=== DATA ===

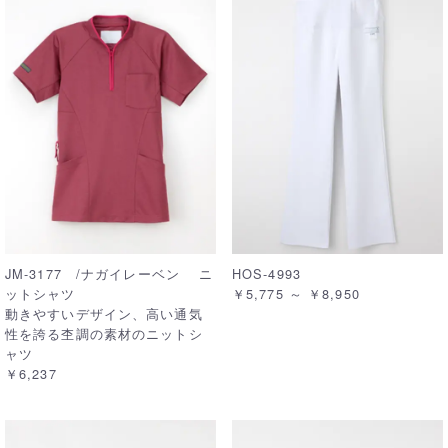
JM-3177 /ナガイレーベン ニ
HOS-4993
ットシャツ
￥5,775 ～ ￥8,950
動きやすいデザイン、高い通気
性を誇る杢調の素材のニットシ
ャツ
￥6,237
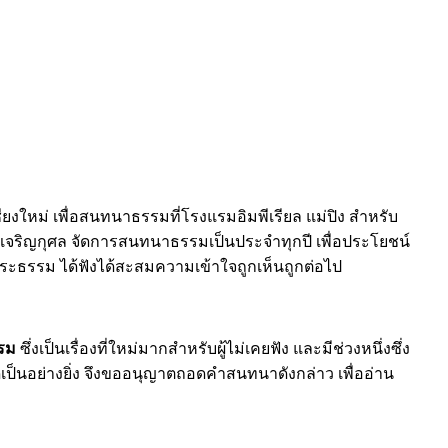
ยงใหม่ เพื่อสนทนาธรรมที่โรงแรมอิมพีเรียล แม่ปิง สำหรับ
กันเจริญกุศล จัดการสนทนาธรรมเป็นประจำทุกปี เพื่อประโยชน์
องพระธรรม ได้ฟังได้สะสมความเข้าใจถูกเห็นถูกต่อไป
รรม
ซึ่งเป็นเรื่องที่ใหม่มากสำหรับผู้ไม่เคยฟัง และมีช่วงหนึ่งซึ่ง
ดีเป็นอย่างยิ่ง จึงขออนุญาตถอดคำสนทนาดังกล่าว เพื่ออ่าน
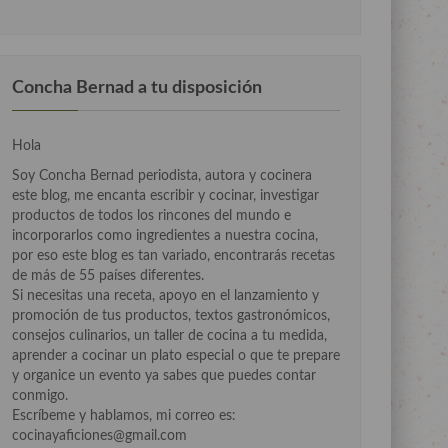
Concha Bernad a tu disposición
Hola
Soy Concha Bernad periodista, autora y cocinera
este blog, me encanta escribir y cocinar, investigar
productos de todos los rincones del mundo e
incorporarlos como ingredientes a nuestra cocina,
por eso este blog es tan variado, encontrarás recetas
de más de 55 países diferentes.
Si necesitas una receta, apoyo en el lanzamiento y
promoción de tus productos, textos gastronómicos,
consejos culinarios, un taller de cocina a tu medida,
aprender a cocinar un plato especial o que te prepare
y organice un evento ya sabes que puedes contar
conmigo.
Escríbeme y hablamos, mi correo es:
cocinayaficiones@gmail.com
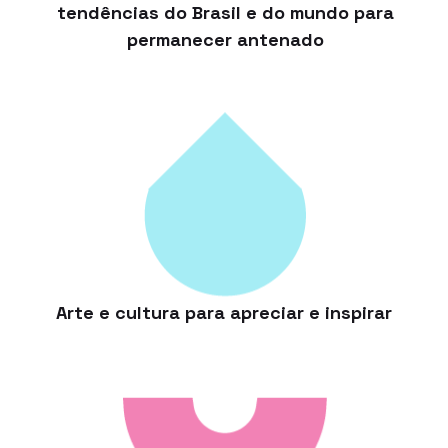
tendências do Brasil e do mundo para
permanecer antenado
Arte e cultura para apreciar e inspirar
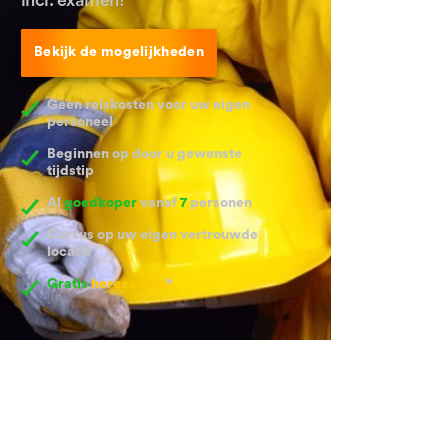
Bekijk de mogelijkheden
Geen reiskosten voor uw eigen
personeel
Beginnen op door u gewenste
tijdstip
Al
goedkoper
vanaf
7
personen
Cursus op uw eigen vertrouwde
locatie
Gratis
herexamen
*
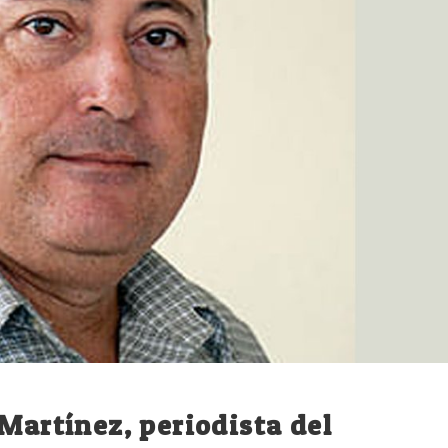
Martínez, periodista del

===

Could you give the material above again, exactly and without its pictures?

● **RESPONSE BELOW**:
JM-3177 /ナガイレーベン ニ
HOS-4993
ットシャツ
￥5,775 ～ ￥8,950
動きやすいデザイン、高い通気
性を誇る杢調の素材のニットシ
ャツ
￥6,237
ยงใหม่ เพื่อสนทนาธรรมที่โรงแรมอิมพีเรียล แม่ปิง สำหรับ
กันเจริญกุศล จัดการสนทนาธรรมเป็นประจำทุกปี เพื่อประโยชน์
องพระธรรม ได้ฟังได้สะสมความเข้าใจถูกเห็นถูกต่อไป
รรม
ซึ่งเป็นเรื่องที่ใหม่มากสำหรับผู้ไม่เคยฟัง และมีช่วงหนึ่งซึ่ง
ดีเป็นอย่างยิ่ง จึงขออนุญาตถอดคำสนทนาดังกล่าว เพื่ออ่าน
Concha Bernad a tu disposición
Hola
Soy Concha Bernad periodista, autora y cocinera
este blog, me encanta escribir y cocinar, investigar
productos de todos los rincones del mundo e
incorporarlos como ingredientes a nuestra cocina,
por eso este blog es tan variado, encontrarás recetas
de más de 55 países diferentes.
Si necesitas una receta, apoyo en el lanzamiento y
promoción de tus productos, textos gastronómicos,
consejos culinarios, un taller de cocina a tu medida,
aprender a cocinar un plato especial o que te prepare
y organice un evento ya sabes que puedes contar
conmigo.
Escríbeme y hablamos, mi correo es:
cocinayaficiones@gmail.com
tendências do Brasil e do mundo para
permanecer antenado
Arte e cultura para apreciar e inspirar
Bekijk de mogelijkheden
Geen reiskosten voor uw eigen
personeel
Beginnen op door u gewenste
tijdstip
Al
goedkoper
vanaf
7
personen
Cursus op uw eigen vertrouwde
locatie
Gratis
herexamen
*
Martínez, periodista del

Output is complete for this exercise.